**Task statement**
Output the records below again, precisely as they are written.

Dataset entries
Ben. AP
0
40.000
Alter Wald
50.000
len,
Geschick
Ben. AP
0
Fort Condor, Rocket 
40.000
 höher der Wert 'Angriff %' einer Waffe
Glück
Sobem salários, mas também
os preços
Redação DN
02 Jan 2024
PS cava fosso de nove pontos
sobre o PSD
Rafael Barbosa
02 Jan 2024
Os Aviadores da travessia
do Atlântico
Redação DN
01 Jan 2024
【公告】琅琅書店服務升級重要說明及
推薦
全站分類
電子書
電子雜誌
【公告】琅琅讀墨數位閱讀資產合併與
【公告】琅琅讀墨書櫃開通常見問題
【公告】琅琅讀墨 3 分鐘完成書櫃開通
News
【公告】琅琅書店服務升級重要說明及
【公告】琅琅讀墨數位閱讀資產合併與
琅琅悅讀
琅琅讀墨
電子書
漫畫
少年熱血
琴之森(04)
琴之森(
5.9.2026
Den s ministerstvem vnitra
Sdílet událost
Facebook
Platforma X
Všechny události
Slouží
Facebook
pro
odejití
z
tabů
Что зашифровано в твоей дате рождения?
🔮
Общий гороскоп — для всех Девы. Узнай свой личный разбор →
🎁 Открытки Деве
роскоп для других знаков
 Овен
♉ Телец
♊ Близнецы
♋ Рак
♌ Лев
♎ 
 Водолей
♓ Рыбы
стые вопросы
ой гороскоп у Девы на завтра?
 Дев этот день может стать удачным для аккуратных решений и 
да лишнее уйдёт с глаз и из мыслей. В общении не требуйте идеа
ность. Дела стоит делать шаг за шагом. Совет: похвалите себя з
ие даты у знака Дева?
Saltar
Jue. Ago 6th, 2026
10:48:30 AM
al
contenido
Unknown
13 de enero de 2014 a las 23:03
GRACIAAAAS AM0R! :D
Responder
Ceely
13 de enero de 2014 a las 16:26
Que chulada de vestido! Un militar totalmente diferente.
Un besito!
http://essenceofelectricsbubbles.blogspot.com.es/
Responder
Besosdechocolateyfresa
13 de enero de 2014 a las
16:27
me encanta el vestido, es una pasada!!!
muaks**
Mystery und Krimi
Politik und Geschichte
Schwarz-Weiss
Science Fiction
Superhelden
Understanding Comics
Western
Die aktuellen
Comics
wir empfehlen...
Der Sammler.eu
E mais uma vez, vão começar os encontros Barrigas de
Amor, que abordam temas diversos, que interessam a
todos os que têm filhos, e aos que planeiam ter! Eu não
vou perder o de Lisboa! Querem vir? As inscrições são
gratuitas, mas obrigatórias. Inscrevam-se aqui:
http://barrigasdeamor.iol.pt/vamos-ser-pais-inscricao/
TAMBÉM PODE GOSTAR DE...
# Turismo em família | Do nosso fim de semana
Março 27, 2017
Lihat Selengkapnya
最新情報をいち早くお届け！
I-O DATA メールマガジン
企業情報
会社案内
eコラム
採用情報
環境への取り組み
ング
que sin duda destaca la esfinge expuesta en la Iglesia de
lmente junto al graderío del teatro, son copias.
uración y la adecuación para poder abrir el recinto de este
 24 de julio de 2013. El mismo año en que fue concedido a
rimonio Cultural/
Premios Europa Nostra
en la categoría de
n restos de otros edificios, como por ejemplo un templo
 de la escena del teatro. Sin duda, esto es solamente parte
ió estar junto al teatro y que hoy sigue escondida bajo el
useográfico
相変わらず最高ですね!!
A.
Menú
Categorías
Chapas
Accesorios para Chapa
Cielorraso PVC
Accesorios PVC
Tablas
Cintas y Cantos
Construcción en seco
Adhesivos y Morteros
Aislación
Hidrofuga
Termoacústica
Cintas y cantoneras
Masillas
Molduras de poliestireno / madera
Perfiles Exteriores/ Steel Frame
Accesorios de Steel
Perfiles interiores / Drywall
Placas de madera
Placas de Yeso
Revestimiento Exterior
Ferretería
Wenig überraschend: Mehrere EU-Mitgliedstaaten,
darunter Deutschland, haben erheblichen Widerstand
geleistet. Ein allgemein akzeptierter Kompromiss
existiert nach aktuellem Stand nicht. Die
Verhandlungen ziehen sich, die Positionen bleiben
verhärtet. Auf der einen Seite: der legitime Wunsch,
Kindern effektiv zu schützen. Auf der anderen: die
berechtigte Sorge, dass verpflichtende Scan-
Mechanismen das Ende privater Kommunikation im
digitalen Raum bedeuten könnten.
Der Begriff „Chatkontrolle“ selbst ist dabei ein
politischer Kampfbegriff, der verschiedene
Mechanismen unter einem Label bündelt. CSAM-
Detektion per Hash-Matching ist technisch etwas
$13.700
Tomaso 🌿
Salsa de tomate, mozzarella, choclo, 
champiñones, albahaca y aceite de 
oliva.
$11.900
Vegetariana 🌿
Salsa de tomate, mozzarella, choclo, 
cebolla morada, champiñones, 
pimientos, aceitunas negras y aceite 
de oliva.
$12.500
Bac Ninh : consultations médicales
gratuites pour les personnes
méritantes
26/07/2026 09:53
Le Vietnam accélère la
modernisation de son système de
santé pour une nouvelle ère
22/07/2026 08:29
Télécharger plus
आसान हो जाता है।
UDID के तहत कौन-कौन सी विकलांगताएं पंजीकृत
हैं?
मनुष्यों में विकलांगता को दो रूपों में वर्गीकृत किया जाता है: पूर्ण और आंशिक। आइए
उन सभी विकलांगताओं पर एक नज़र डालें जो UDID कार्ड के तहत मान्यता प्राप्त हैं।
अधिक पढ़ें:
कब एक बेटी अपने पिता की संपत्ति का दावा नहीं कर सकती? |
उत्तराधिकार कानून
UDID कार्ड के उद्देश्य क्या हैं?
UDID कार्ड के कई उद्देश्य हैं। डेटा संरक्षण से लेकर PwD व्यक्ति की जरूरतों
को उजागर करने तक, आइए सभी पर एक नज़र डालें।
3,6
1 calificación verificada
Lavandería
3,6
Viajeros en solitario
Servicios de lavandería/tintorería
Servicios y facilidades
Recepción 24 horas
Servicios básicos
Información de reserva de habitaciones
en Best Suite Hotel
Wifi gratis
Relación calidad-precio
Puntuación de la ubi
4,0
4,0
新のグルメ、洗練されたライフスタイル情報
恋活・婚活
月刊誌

**Solution to the exercise**
Ben. AP
0
40.000
Alter Wald
50.000
len,
Geschick
Ben. AP
0
Fort Condor, Rocket 
40.000
 höher der Wert 'Angriff %' einer Waffe
Glück
Sobem salários, mas também
os preços
Redação DN
02 Jan 2024
PS cava fosso de nove pontos
sobre o PSD
Rafael Barbosa
02 Jan 2024
Os Aviadores da travessia
do Atlântico
Redação DN
01 Jan 2024
【公告】琅琅書店服務升級重要說明及
推薦
全站分類
電子書
電子雜誌
【公告】琅琅讀墨數位閱讀資產合併與
【公告】琅琅讀墨書櫃開通常見問題
【公告】琅琅讀墨 3 分鐘完成書櫃開通
News
【公告】琅琅書店服務升級重要說明及
【公告】琅琅讀墨數位閱讀資產合併與
琅琅悅讀
琅琅讀墨
電子書
漫畫
少年熱血
琴之森(04)
琴之森(
5.9.2026
Den s ministerstvem vnitra
Sdílet událost
Facebook
Platforma X
Všechny události
Slouží
Facebook
pro
odejití
z
tabů
Что зашифровано в твоей дате рождения?
🔮
Общий гороскоп — для всех Девы. Узнай свой личный разбор →
🎁 Открытки Деве
роскоп для других знаков
 Овен
♉ Телец
♊ Близнецы
♋ Рак
♌ Лев
♎ 
 Водолей
♓ Рыбы
стые вопросы
ой гороскоп у Девы на завтра?
 Дев этот день может стать удачным для аккуратных решений и 
да лишнее уйдёт с глаз и из мыслей. В общении не требуйте идеа
ность. Дела стоит делать шаг за шагом. Совет: похвалите себя з
ие даты у знака Дева?
Saltar
Jue. Ago 6th, 2026
10:48:30 AM
al
contenido
Unknown
13 de enero de 2014 a las 23:03
GRACIAAAAS AM0R! :D
Responder
Ceely
13 de enero de 2014 a las 16:26
Que chulada de vestido! Un militar totalmente diferente.
Un besito!
http://essenceofelectricsbubbles.blogspot.com.es/
Responder
Besosdechocolateyfresa
13 de enero de 2014 a las
16:27
me encanta el vestido, es una pasada!!!
muaks**
Mystery und Krimi
Politik und Geschichte
Schwarz-Weiss
Science Fiction
Superhelden
Understanding Comics
Western
Die aktuellen
Comics
wir empfehlen...
Der Sammler.eu
E mais uma vez, vão começar os encontros Barrigas de
Amor, que abordam temas diversos, que interessam a
todos os que têm filhos, e aos que planeiam ter! Eu não
vou perder o de Lisboa! Querem vir? As inscrições são
gratuitas, mas obrigatórias. Inscrevam-se aqui:
http://barrigasdeamor.iol.pt/vamos-ser-pais-inscricao/
TAMBÉM PODE GOSTAR DE...
# Turismo em família | Do nosso fim de semana
Março 27, 2017
Lihat Selengkapnya
最新情報をいち早くお届け！
I-O DATA メールマガジン
企業情報
会社案内
eコラム
採用情報
環境への取り組み
ング
que sin duda destaca la esfinge expuesta en la Iglesia de
lmente junto al graderío del teatro, son copias.
uración y la adecuación para poder abrir el recinto de este
 24 de julio de 2013. El mismo año en que fue concedido a
rimonio Cultural/
Premios Europa Nostra
en la categoría de
n restos de otros edificios, como por ejemplo un templo
 de la escena del teatro. Sin duda, esto es solamente parte
ió estar junto al teatro y que hoy sigue escondida bajo el
useográfico
相変わらず最高ですね!!
A.
Menú
Categorías
Chapas
Accesorios para Chapa
Cielorraso PVC
Accesorios PVC
Tablas
Cintas y Cantos
Construcción en seco
Adhesivos y Morteros
Aislación
Hidrofuga
Termoacústica
Cintas y cantoneras
Masillas
Molduras de poliestireno / madera
Perfiles Exteriores/ Steel Frame
Accesorios de Steel
Perfiles interiores / Drywall
Placas de madera
Placas de Yeso
Revestimiento Exterior
Ferretería
Wenig überraschend: Mehrere EU-Mitgliedstaaten,
darunter Deutschland, haben erheblichen Widerstand
geleistet. Ein allgemein akzeptierter Kompromiss
existiert nach aktuellem Stand nicht. Die
Verhandlungen ziehen sich, die Positionen bleiben
verhärtet. Auf der einen Seite: der legitime Wunsch,
Kindern effektiv zu schützen. Auf der anderen: die
berechtigte Sorge, dass verpflichtende Scan-
Mechanismen das Ende privater Kommunikation im
digitalen Raum bedeuten könnten.
Der Begriff „Chatkontrolle“ selbst ist dabei ein
politischer Kampfbegriff, der verschiedene
Mechanismen unter einem Label bündelt. CSAM-
Detektion per Hash-Matching ist technisch etwas
$13.700
Tomaso 🌿
Salsa de tomate, mozzarella, choclo, 
champiñones, albahaca y aceite de 
oliva.
$11.900
Vegetariana 🌿
Salsa de tomate, mozzarella, choclo, 
cebolla morada, champiñones, 
pimientos, aceitunas negras y aceite 
de oliva.
$12.500
Bac Ninh : consultations médicales
gratuites pour les personnes
méritantes
26/07/2026 09:53
Le Vietnam accélère la
modernisation de son système de
santé pour une nouvelle ère
22/07/2026 08:29
Télécharger plus
आसान हो जाता है।
UDID के तहत कौन-कौन सी विकलांगताएं पंजीकृत
हैं?
मनुष्यों में विकलांगता को दो रूपों में वर्गीकृत किया जाता है: पूर्ण और आंशिक। आइए
उन सभी विकलांगताओं पर एक नज़र डालें जो UDID कार्ड के तहत मान्यता प्राप्त हैं।
अधिक पढ़ें:
कब एक बेटी अपने पिता की संपत्ति का दावा नहीं कर सकती? |
उत्तराधिकार कानून
UDID कार्ड के उद्देश्य क्या हैं?
UDID कार्ड के कई उद्देश्य हैं। डेटा संरक्षण से लेकर PwD व्यक्ति की जरूरतों
को उजागर करने तक, आइए सभी पर एक नज़र डालें।
3,6
1 calificación verificada
Lavandería
3,6
Viajeros en solitario
Servicios de lavandería/tintorería
Servicios y facilidades
Recepción 24 horas
Servicios básicos
Información de reserva de habitaciones
en Best Suite Hotel
Wifi gratis
Relación calidad-precio
Puntuación de la ubi
4,0
4,0
新のグルメ、洗練されたライフスタイル情報
恋活・婚活
月刊誌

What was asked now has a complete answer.